I accept complexity concerns though, and we may need to look if we can punt the proposal for the cycle.

Revision history for this message
OpenStack Infra (hudson-openstack) wrote : Related fix proposed to neutron-specs (master)

Related fix proposed to branch: master
Review: https://review.openstack.org/451993

Changed in neutron:
status: New → Triaged
Revision history for this message
OpenStack Infra (hudson-openstack) wrote : Change abandoned on neutron-specs (master)

Change abandoned by Ihar Hrachyshka (<email address hidden>) on branch: master
Review: https://review.openstack.org/451993
Reason: I am not going to pursue it this cycle.
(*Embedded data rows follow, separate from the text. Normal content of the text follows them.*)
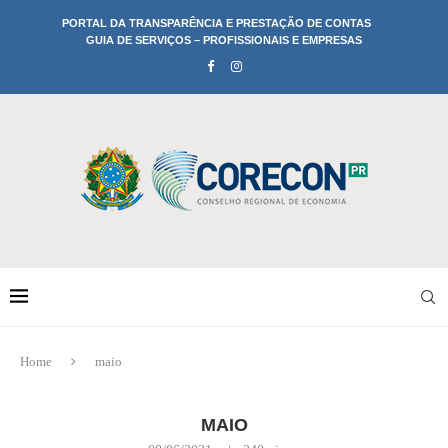
PORTAL DA TRANSPARÊNCIA E PRESTAÇÃO DE CONTAS
GUIA DE SERVIÇOS – PROFISSIONAIS E EMPRESAS
Home
maio
MAIO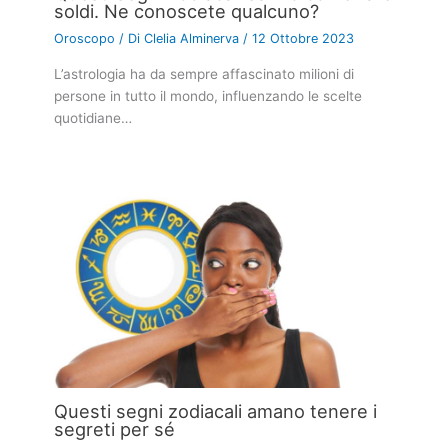
soldi. Ne conoscete qualcuno?
Oroscopo
/ Di
Clelia Alminerva
/
12 Ottobre 2023
L’astrologia ha da sempre affascinato milioni di
persone in tutto il mondo, influenzando le scelte
quotidiane…
Questi segni zodiacali amano tenere i
segreti per sé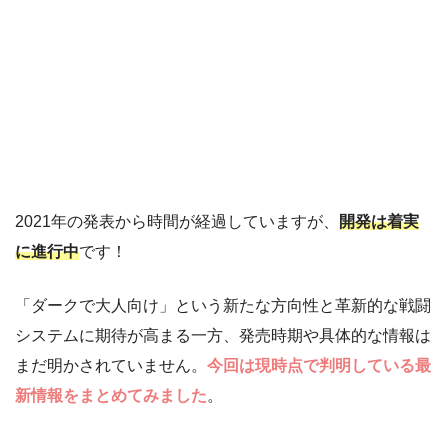
2021年の発表から時間が経過していますが、
開発は着実
に進行中
です！
「ダークで大人向け」という新たな方向性と革新的な戦闘
システムに期待が高まる一方、発売時期や具体的な情報は
まだ明かされていません。
今回は現時点で判明している最
新情報をまとめてみました
。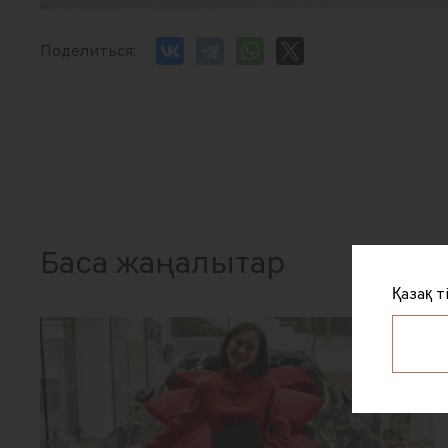
Поделиться:
Басқа жаңалықтар
Қазақ т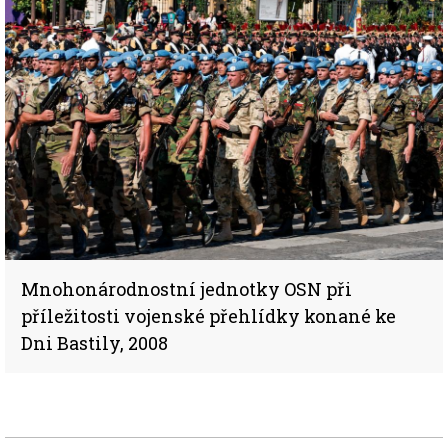
Mnohonárodnostní jednotky OSN při
příležitosti vojenské přehlídky konané ke
Dni Bastily, 2008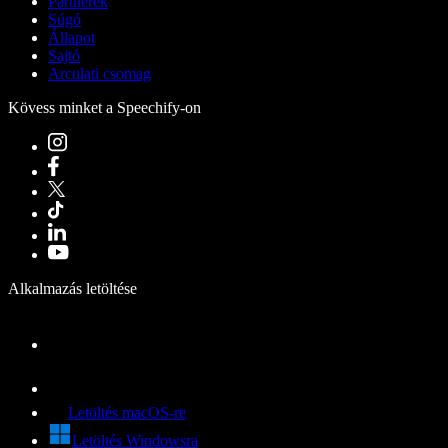
Partnerek
Súgó
Állapot
Sajtó
Arculati csomag
Kövess minket a Speechify-on
Alkalmazás letöltése
Letöltés macOS-re
Letöltés Windowsra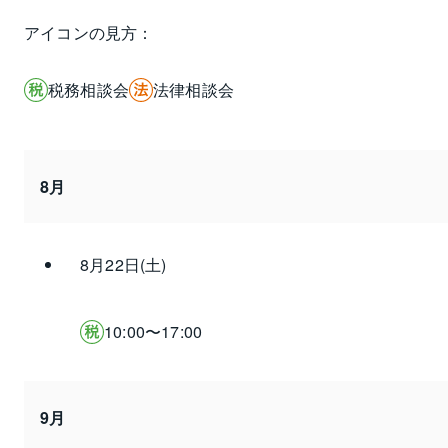
アイコンの見方：
税務相談会
法律相談会
8月
8月22日(土)
10:00〜17:00
9月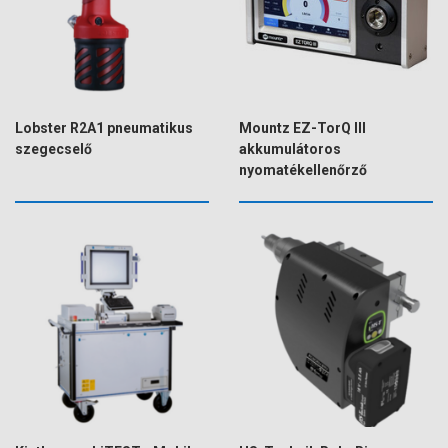
Lobster R2A1 pneumatikus
Mountz EZ-TorQ III
szegecselő
akkumulátoros
nyomatékellenőrző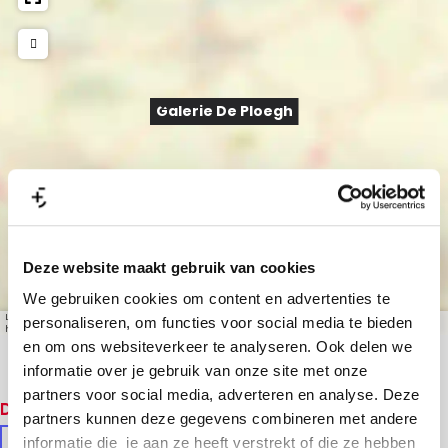
Galerie De Ploegh
Deze website maakt gebruik van cookies
We gebruiken cookies om content en advertenties te
Leaflet
|
© OpenStreetMap contributors, Tiles style by Humanitarian OpenStreetMap Team
personaliseren, om functies voor social media te bieden
hosted by OpenStreetMap France
en om ons websiteverkeer te analyseren. Ook delen we
informatie over je gebruik van onze site met onze
partners voor social media, adverteren en analyse. Deze
Dit vind je vast ook leuk
partners kunnen deze gegevens combineren met andere
informatie die je aan ze heeft verstrekt of die ze hebben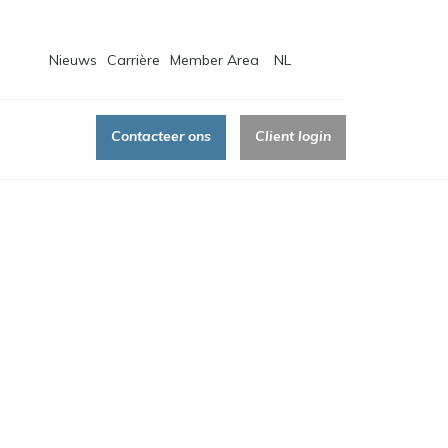
Nieuws
Carrière
Member Area
NL
Contacteer ons
Client login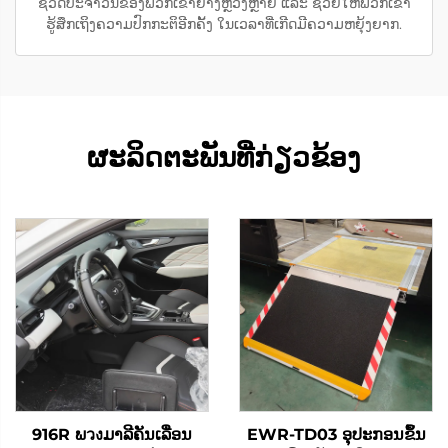
ຊີວິດປະຈຳວັນຂອງພວກເຂົາຢ່າງຫຼວງຫຼາຍ ແລະ ຊ່ວຍໃຫ້ພວກເຂົາ
ຮູ້ສຶກເຖິງຄວາມປົກກະຕິອີກຄັ້ງ ໃນເວລາທີ່ເກີດມີຄວາມຫຍຸ້ງຍາກ.
ຜະລິດຕະພັນທີ່ກ່ຽວຂ້ອງ
916R ພวงມາລີຄັນເລື່ອນ
EWR-TD03 ອຸປະກອນຂຶ້ນ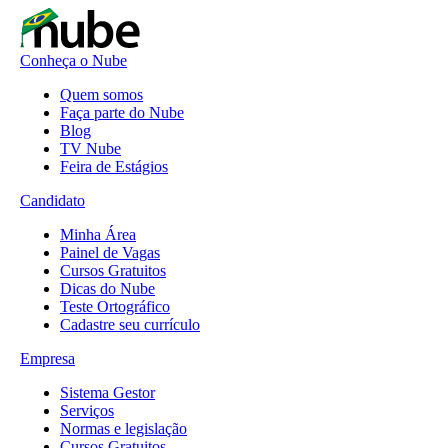
Conheça o Nube
Quem somos
Faça parte do Nube
Blog
TV Nube
Feira de Estágios
Candidato
Minha Área
Painel de Vagas
Cursos Gratuitos
Dicas do Nube
Teste Ortográfico
Cadastre seu currículo
Empresa
Sistema Gestor
Serviços
Normas e legislação
Cursos Gratuitos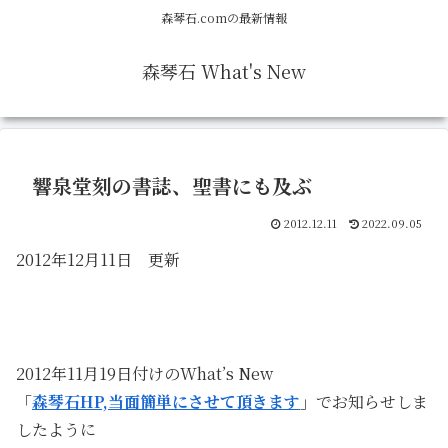
森琴石.comの最新情報
森琴石 What's New
響泉堂刻の書誌、聖書にも及ぶ
2012.12.11
2022.09.05
2012年12月11日 更新
2012年11月19日付けのWhat’s New
「
森琴石
HP,
当面簡単にさせて頂きます
」
でお知らせしま
したように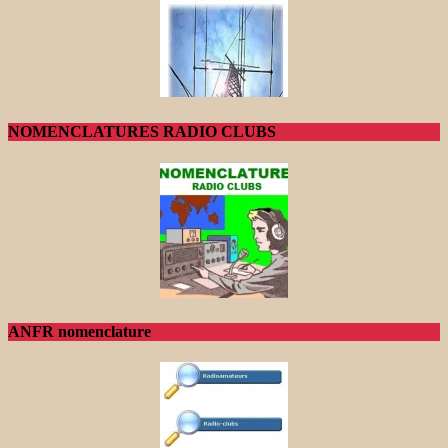
NOMENCLATURES RADIO CLUBS
ANFR nomenclature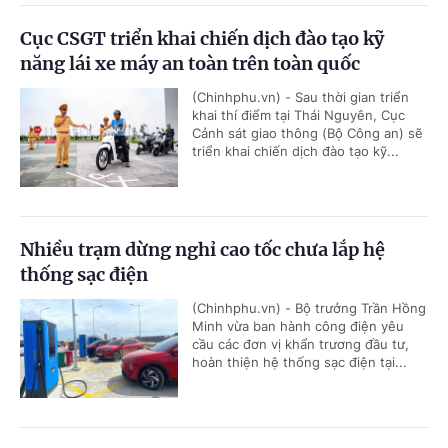
Cục CSGT triển khai chiến dịch đào tạo kỹ
năng lái xe máy an toàn trên toàn quốc
(Chinhphu.vn) - Sau thời gian triển
khai thí điểm tại Thái Nguyên, Cục
Cảnh sát giao thông (Bộ Công an) sẽ
triển khai chiến dịch đào tạo kỹ...
Nhiều trạm dừng nghỉ cao tốc chưa lắp hệ
thống sạc điện
(Chinhphu.vn) - Bộ trưởng Trần Hồng
Minh vừa ban hành công điện yêu
cầu các đơn vị khẩn trương đầu tư,
hoàn thiện hệ thống sạc điện tại...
I will focus on OVO transition and neutron-db-manage CLI.

Revision history for this message
Ihar Hrachyshka (ihar-hrachyshka) wrote :

With late OSIC flip-offs, I am not sure it's the best use for my time right now. I am going to unassign myself and suggest that we don't move with approving the proposal.

Changed in neutron:
assignee: Ihar Hrachyshka (ihar-hrachyshka) → nobody
Revision history for this message
Ihar Hrachyshka (ihar-hrachyshka) wrote :

This is in general a good idea, but it doesn't fit plans of existing upgrades team contributors. We may get back to it later in the life of neutron after we close gaps in database layer. In the meantime, there are some solutions that resolve some potential issues with rolling upgrades, like sticky load balancers.

We can revisit the RFE later.

tags: added: rfe-postponed
removed: rfe
Revision history for this message
Rodolfo Alonso (rodolfo-alonso-hernandez) wrote :

Bug closed due to lack of activity, please feel free to reopen if needed.